Memory access with shifted pointer

Hello everyone,

I try to migrate a CPU code on CUDA but I’m stuck on one aspect of memory adressing which work on CPU but not on GPU.

About the context, my purpose is to be able to read/write a small pack of bits (i.e. smaller compared to the size of a element of the array) on only one step in an array even if these bits are distributed on 2 index of the array.

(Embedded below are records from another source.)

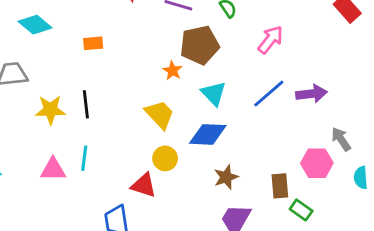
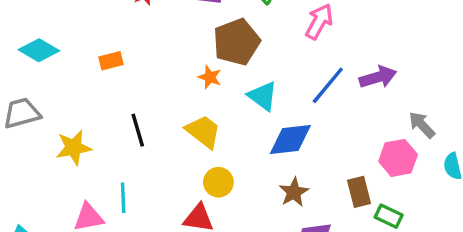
black line: (86, 104) -> (138, 130), moved
blue diamond: (208, 134) -> (290, 140), moved

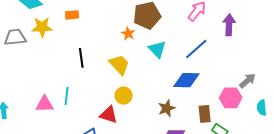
purple arrow: (378, 77) -> (229, 25), moved, turned -80
gray arrow: (422, 125) -> (247, 81), turned 84
blue diamond: (290, 140) -> (186, 80), moved
yellow star: (74, 148) -> (42, 27), moved

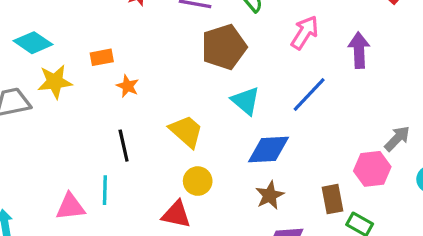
orange star: (128, 34) -> (128, 86), moved
black line: (81, 58) -> (124, 146), moved
blue diamond: (186, 80) -> (268, 149), moved

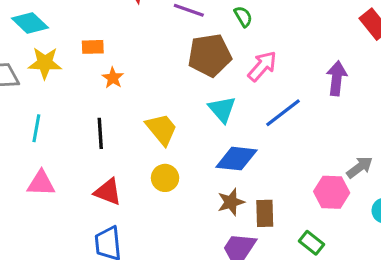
pink arrow: (305, 33) -> (262, 66), moved
cyan line: (105, 190) -> (36, 128), moved
brown rectangle: (332, 199) -> (265, 213), moved
red triangle: (176, 214) -> (108, 192), moved

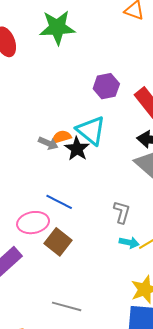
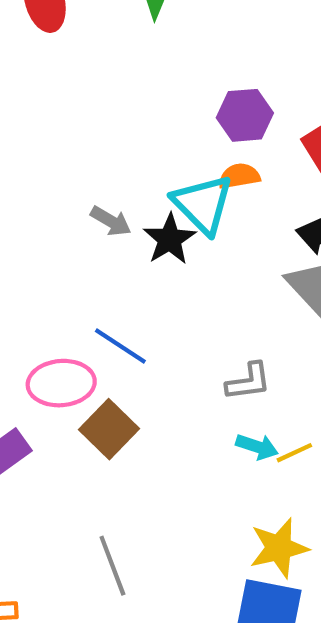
orange semicircle: (62, 137) -> (239, 176), moved
gray L-shape: (122, 212) -> (248, 382), turned 60
gray line: (67, 306) -> (112, 566), turned 48

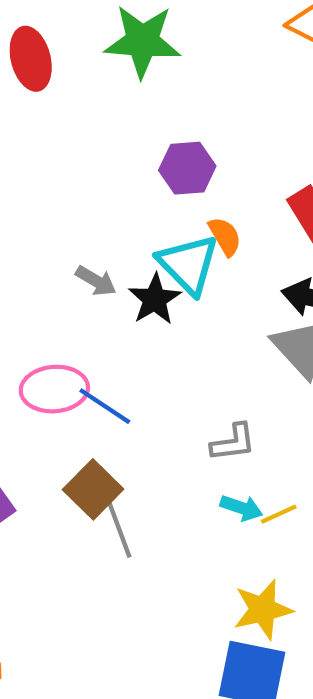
purple hexagon: (245, 115) -> (187, 168), moved
orange semicircle: (239, 176) -> (225, 236), turned 69
pink ellipse: (61, 383) -> (54, 389), moved
gray line: (112, 566) -> (119, 528), moved

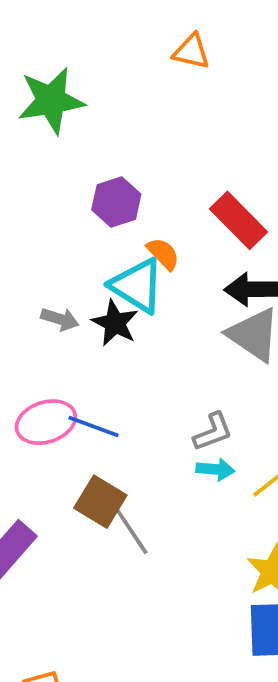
cyan arrow: (241, 508) -> (215, 469), moved

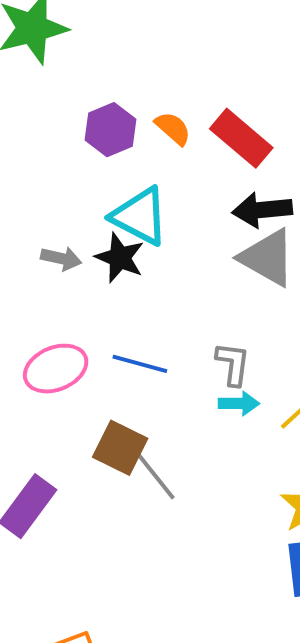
orange semicircle: (163, 254) -> (173, 128), moved
blue line: (93, 427) -> (140, 364), moved
gray L-shape: (213, 432) -> (233, 364), turned -57

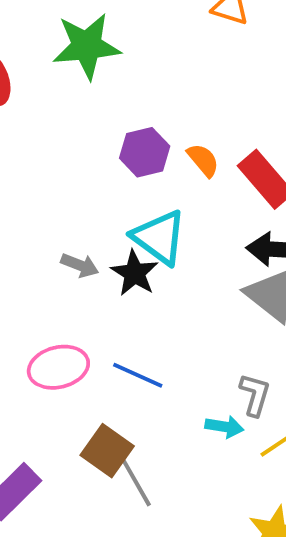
gray L-shape: (233, 364) -> (255, 395), moved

For that i create a pointer shifted of the half of the size of a element of the array.
If required, I can explain more why I do that but I don’t think this important.

Here is an simplified example with no error on CPU execution but one error on GPU for the same code.

int main() {

	if (true) {
		setbuf(stdout, NULL); //For avoid conflict between output on cpu and gpu
		printf("**** Start Test CPU ****\n");
		int nbItems = 3;

		printf("ull\n");
		unsigned long long* h_grilleTest = (unsigned long long*)malloc(nbItems * sizeof(unsigned long long));
		h_grilleTest[0] = 0b0000000100000001;
		h_grilleTest[1] = 0b000000010000000100000000;
		for (int i = 0; i < nbItems; i++) {
			printf("%d = %p : %d\n", i, h_grilleTest + i, h_grilleTest[i]);
		}
		printf("\n");

		printf("ull access - shift 4 bytes\n");
		unsigned long long* h_grilleTestDecale_ull = (unsigned long long*)(h_grilleTest_c + 4);
		for (int i = 0; i < nbItems - 1; i++) {
			printf("Index %d | MemAdress : %p\n", i, h_grilleTestDecale_ull + i);
			printf("Index %d | MemAdress : %p | value : %d\n", i, h_grilleTestDecale_ull + i, h_grilleTestDecale_ull[i]); //No error on read h_grilleTestDecale_ull[i]
		}
		printf("\n");

		printf("**** End Test CPU ****\n");
	}

	if (true) {		
		test << <1, 1 >> > ();
		cudaDeviceSynchronize();		
	}

	return;
}


__global__ void test() {

	if (true) {
		printf("**** Start Test GPU ****\n");
		int nbItems = 3;

		printf("ull\n");
		unsigned long long* h_grilleTest = (unsigned long long*)malloc(nbItems * sizeof(unsigned long long));
		h_grilleTest[0] = 0b0000000100000001;
		h_grilleTest[1] = 0b000000010000000100000000;
		for (int i = 0; i < nbItems; i++) {
			printf("%d = %p : %d\n", i, h_grilleTest + i, h_grilleTest[i]);
		}
		printf("\n");

		printf("ull access - shift 4 bytes\n");
		unsigned long long* h_grilleTestDecale_ull = (unsigned long long*)(h_grilleTest_c + 4);
		for (int i = 0; i < nbItems - 1; i++) {
			printf("Index %d | MemAdress : %p\n", i, h_grilleTestDecale_ull + i);
			printf("Index %d | MemAdress : %p | value : %d\n", i, h_grilleTestDecale_ull + i, h_grilleTestDecale_ull[i]); //Error on read h_grilleTestDecale_ull[i]
		}
		printf("\n");

		printf("**** End Test GPU ****\n");

		return;
	}
}

Result :

**** Start Test CPU ****
ull
0 = 000001BE0C503780 : 257
1 = 000001BE0C503788 : 65792
2 = 000001BE0C503790 : 0

ull access - shift 4 bytes
Index 0 | MemAdress : 000001BE0C503784
Index 0 | MemAdress : 000001BE0C503784 | value : 0
Index 1 | MemAdress : 000001BE0C50378C
Index 1 | MemAdress : 000001BE0C50378C | value : 0

**** End Test CPU ****
**** Start Test GPU ****
ull
0 = 0000000B035FF920 : 257
1 = 0000000B035FF928 : 65792
2 = 0000000B035FF930 : 0

ull access - shift 4 bytes
Index 0 | MemAdress : 0000000B035FF924 
//Error

Is there a constraint on the alignement of GPU memory depending on the size of the variable that not exist on CPU ?
Do you know how I could read in my array with a bit precision for the pointer (or at least byte precision) to avoid to have to reconstruct my small stack of bits from two index ?

Thanks for your help

Yes, it is documented. The requirement is that data be “naturally aligned”. This means that retrieving a byte must be done on a 1-byte boundary. Retrieving a short must be done on a 2-byte boundary. Retrieving a 4-byte quantity such as int or float must be done on a 4-byte boundary, and so on for 8 or 16 byte quantities.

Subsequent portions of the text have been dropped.